EXERCISE: From the entries below, output the line with "from various industries, is" and each following line up to and including the line with "https://twitter.com/ReportsandInsi1", exactly as written.

[Saved entries]
————————

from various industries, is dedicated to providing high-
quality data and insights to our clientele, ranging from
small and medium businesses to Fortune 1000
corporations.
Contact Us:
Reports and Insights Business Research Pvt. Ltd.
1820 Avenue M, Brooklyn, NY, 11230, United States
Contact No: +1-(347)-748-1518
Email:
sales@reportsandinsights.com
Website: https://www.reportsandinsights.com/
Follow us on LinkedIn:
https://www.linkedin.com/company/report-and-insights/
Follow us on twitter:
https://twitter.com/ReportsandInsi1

————————

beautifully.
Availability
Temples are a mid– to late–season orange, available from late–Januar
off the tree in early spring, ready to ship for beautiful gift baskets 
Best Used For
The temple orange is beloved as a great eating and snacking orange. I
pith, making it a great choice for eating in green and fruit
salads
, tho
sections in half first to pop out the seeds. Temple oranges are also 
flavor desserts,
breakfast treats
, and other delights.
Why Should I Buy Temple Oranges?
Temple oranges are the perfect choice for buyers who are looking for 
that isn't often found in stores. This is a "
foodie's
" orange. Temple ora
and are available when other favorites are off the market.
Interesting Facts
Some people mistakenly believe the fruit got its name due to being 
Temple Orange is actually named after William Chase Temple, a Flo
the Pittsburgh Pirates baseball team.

————————

FINISHED EXERCISE:
from various industries, is dedicated to providing high-
quality data and insights to our clientele, ranging from
small and medium businesses to Fortune 1000
corporations.
Contact Us:
Reports and Insights Business Research Pvt. Ltd.
1820 Avenue M, Brooklyn, NY, 11230, United States
Contact No: +1-(347)-748-1518
Email:
sales@reportsandinsights.com
Website: https://www.reportsandinsights.com/
Follow us on LinkedIn:
https://www.linkedin.com/company/report-and-insights/
Follow us on twitter:
https://twitter.com/ReportsandInsi1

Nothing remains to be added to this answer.